Perhaps my view is coloured by the fact a previous partner snooped on me- without cause as I wasn't cheating on him and I still don't understand why he was suspicious really. In any case, he obviously found nothing on my phone, so went through all sorts of personal things such as mail, my computer, emails etc. He found nothing but I found out what he had done (he had been trying to access work emails) and confronted him. I was deeply hurt and very angry, he had utterly and completely breached my privacy and broken my trust in him. All "on a hunch". No evidence, no real reason. Just "a feeling". He said he couldn't possibly have talked to me about his suspicions. because "you would have just denied it". Well, yes I would have denied it- because I wasn't doing anything wrong.

He tried to say I was so angry because I had been caught out and was being defensive to try to turn it round on him in a "attack is the best defence" strategy. It wasn't, I was angry because he clearly had no respect for me and had behaved towards me in a way I found intolerable. I ended our relationship because he clearly did not trust me and nothing I could say would ever 100% convince him he was wrong. And now I did not trust him. So there was nothing left to save. He did try to rekindle the relationship as he later realised he was wrong about the cheating, although maintained he was within his rights to check up on me as he really did think I had been having an affair. However, I decided against a reconciliation as I couldn't see any mileage in the relationship after that.

But this experience does make me a bit irritated when posters on MN come out with things like "if you having a feeling, you're probably right and so you should act on it" or "if they are angry, it means they've something to hide, so you were right to do it. They should be trying to reassure you". I hated the way my ex-partners snooping made me feel and I don't think it's right to do that to someone. If you have a suspicion, tackle it directly- at least you'll all know where you stand and you won't be treating your partner with contempt, in the event you have it wrong.

Or looking at it another way. You snoop and find nothing- are you any further forward or have you allayed your fears. Probably not. If you find something, presumably you'll have to confront them (or end the relationship without saying why presumably). So why not just confront them in the first place? There's only a few things that can happen:

  • they deny it and you still don't believe them. If this is the case then what is the point in staying in that relationship? You don't trust them and believe they are having an affair and either your right (relationship over/in trouble) or you're wrong but don't trust them (relationship over/in trouble).
  • If they deny it and you know they are guilty, your relationship is still in trouble or over, depending on your view of it.
  • If they deny it and you believe them- you can work on things.
  • If they admit it, you at least have the truth and can decide whether to end the relationship or try to salvage it.
Smotheroffive · 30/03/2019 12:53

Exactly jack
The huge flaw in snooping, apart from its destruction on any relationship, is that some who seek to deceive are very good at covering their tracks, which doesn't mean they're not cheating!! Just that they are good at deceit.

Where do you go if you've overstepped that boundary and not found anything?

It's not really a foundation for dismissing your suspicions.

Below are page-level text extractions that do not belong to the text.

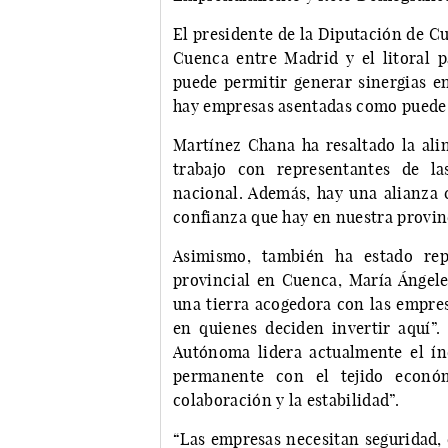
El presidente de la Diputación de C
Cuenca entre Madrid y el litoral p
puede permitir generar sinergias e
hay empresas asentadas como puede se
Martínez Chana ha resaltado la ali
trabajo con representantes de las
nacional. Además, hay una alianza
confianza que hay en nuestra provin
Asimismo, también ha estado rep
provincial en Cuenca, María Ángel
una tierra acogedora con las empre
en quienes deciden invertir aquí”
Autónoma lidera actualmente el índ
permanente con el tejido econó
colaboración y la estabilidad”.
“Las empresas necesitan seguridad,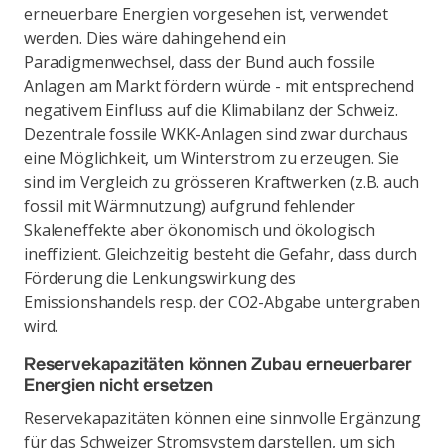
erneuerbare Energien vorgesehen ist, verwendet
werden. Dies wäre dahingehend ein
Paradigmenwechsel, dass der Bund auch fossile
Anlagen am Markt fördern würde - mit entsprechend
negativem Einfluss auf die Klimabilanz der Schweiz.
Dezentrale fossile WKK-Anlagen sind zwar durchaus
eine Möglichkeit, um Winterstrom zu erzeugen. Sie
sind im Vergleich zu grösseren Kraftwerken (z.B. auch
fossil mit Wärmnutzung) aufgrund fehlender
Skaleneffekte aber ökonomisch und ökologisch
ineffizient. Gleichzeitig besteht die Gefahr, dass durch
Förderung die Lenkungswirkung des
Emissionshandels resp. der CO2-Abgabe untergraben
wird.
Reservekapazitäten können Zubau erneuerbarer
Energien nicht ersetzen
Reservekapazitäten können eine sinnvolle Ergänzung
für das Schweizer Stromsystem darstellen, um sich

You're back to square one, but broken some very important boundaries.

WhatToDoAboutWailmerGoneRogue · 30/03/2019 15:46

As it happened I managed to hold on to the house and the moral high ground.

MillicentMartha No, you lost the moral high ground when you invaded his privacy.

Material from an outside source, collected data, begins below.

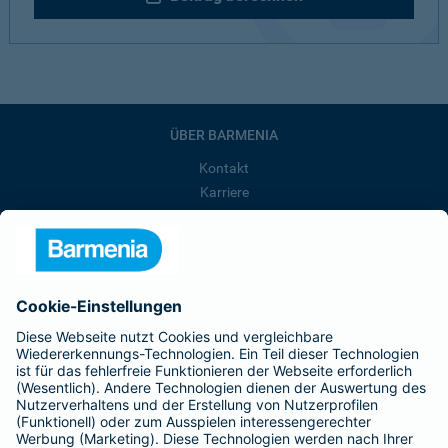
ÜBER BARMENIA
Kontakt
Karriere
Presse
Unternehmen
Anfahrt
Affiliate-Partner werden
Barmenia ist Teil der BarmeniaGothaer
BELIEBTE SEITEN
Kranken-Zusatzversicherung
Tierversicherungen
Haftpflichtversicherung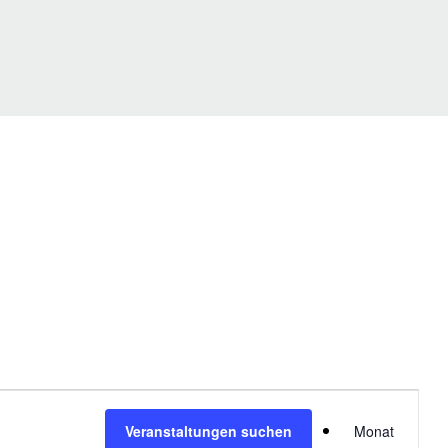
V
Veranstaltungen suchen
Monat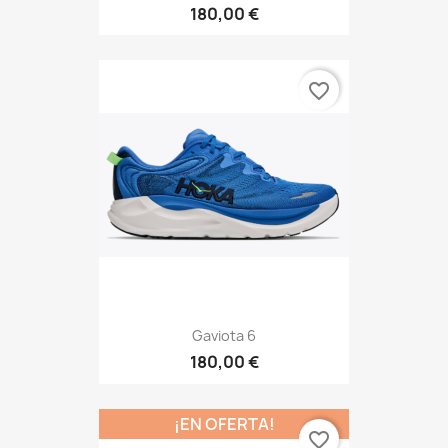
180,00 €
favorite_border
Gaviota 6
180,00 €
¡EN OFERTA!
favorite_border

Fuck him and his ‘privacy!’ He was lying to me and hurting me. He was cheating and gaslighting. Why should keep his privacy in those circumstances?

It doesn’t matter what he did or didn’t do, he had a right to privacy and it was unacceptable of you to invade that. Despicable behaviour on your part.

You may not feel guilty or ashamed, but I think that just adds to the low moral character you’ve shown.

Everyone has a right to privacy regardless of what you think they did or didn’t do, and whether or not they even did said thing in the first place.